▶ **TASK INSTRUCTIONS**
Restate verbatim the span of lines below between the line with "a metodología de código de barras (Hebert" and the line with "topi ye sebab panas lit lit.", including those two lines, and only that span.

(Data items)
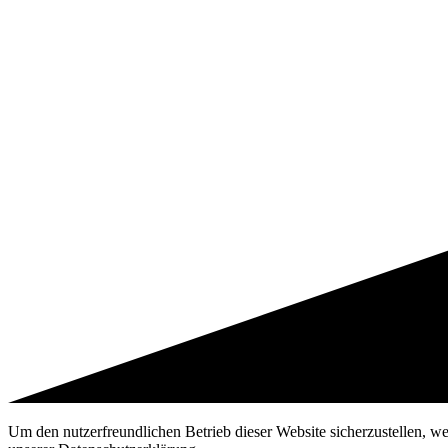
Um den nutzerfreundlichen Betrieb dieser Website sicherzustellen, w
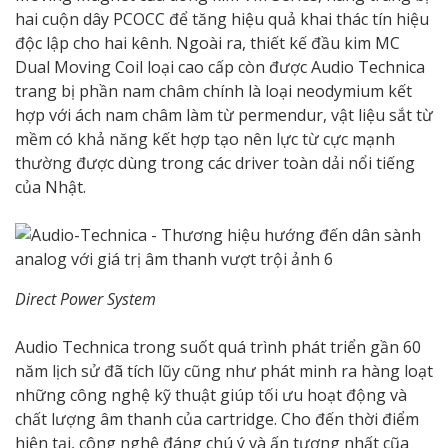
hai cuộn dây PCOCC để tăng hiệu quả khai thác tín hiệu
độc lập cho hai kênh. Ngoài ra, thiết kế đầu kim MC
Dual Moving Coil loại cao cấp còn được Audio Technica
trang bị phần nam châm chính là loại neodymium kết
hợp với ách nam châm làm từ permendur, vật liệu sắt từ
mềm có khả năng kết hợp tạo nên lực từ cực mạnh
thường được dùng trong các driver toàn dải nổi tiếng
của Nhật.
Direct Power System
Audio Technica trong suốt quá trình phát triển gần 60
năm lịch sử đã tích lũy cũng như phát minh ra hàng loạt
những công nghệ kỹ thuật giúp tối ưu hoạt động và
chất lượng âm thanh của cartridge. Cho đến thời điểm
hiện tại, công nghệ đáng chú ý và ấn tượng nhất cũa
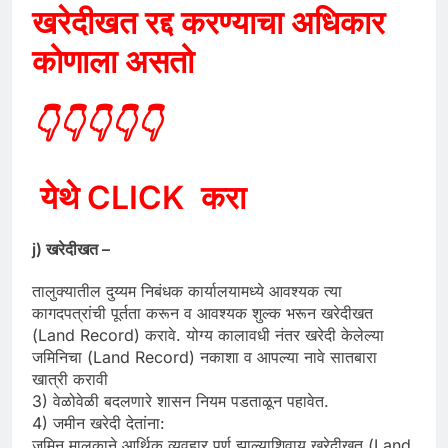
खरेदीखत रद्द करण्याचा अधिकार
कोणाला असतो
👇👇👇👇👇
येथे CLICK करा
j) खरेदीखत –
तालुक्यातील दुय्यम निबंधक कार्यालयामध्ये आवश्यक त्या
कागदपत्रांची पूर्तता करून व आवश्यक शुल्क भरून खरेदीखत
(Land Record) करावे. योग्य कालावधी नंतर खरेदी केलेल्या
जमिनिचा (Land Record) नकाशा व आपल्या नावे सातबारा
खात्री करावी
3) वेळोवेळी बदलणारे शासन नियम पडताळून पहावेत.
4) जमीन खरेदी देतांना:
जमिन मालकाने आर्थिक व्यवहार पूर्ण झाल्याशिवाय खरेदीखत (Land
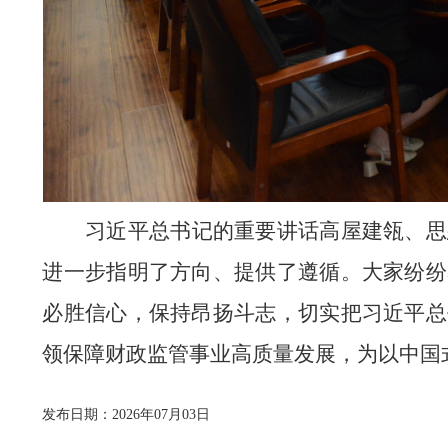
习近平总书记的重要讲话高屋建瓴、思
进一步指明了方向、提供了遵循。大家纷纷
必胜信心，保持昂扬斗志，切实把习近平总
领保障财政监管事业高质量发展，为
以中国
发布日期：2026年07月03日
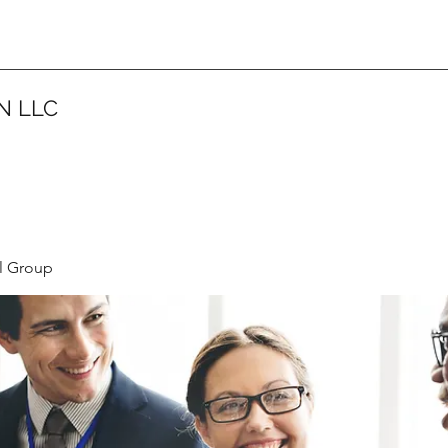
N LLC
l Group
* * *
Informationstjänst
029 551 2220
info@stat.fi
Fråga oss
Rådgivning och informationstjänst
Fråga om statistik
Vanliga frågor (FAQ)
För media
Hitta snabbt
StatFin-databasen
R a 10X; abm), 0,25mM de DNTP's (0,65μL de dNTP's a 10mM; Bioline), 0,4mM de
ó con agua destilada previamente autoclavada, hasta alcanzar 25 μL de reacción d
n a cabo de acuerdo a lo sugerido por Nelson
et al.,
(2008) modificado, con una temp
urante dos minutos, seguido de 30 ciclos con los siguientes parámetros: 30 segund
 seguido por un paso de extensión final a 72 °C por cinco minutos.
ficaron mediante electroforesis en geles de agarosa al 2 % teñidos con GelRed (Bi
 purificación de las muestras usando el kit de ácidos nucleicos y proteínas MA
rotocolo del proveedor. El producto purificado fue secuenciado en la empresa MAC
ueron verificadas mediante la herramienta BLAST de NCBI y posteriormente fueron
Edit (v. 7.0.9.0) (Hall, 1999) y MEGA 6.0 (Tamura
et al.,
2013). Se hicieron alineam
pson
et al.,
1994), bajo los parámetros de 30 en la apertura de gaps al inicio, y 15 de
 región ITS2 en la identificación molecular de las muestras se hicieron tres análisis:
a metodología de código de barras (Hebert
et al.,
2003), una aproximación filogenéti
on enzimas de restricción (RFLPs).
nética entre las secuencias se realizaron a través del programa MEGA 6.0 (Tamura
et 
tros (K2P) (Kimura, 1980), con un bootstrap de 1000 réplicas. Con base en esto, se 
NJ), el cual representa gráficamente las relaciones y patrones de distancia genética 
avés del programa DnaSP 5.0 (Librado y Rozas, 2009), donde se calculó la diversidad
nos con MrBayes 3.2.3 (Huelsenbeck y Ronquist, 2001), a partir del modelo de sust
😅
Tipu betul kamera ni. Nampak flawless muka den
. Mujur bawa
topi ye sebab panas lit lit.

▶ **EXPECTED ANSWER**
a metodología de código de barras (Hebert
et al.,
2003), una aproximación filogenéti
on enzimas de restricción (RFLPs).
nética entre las secuencias se realizaron a través del programa MEGA 6.0 (Tamura
et 
tros (K2P) (Kimura, 1980), con un bootstrap de 1000 réplicas. Con base en esto, se 
NJ), el cual representa gráficamente las relaciones y patrones de distancia genética 
avés del programa DnaSP 5.0 (Librado y Rozas, 2009), donde se calculó la diversidad
nos con MrBayes 3.2.3 (Huelsenbeck y Ronquist, 2001), a partir del modelo de sust
😅
Tipu betul kamera ni. Nampak flawless muka den
. Mujur bawa
topi ye sebab panas lit lit.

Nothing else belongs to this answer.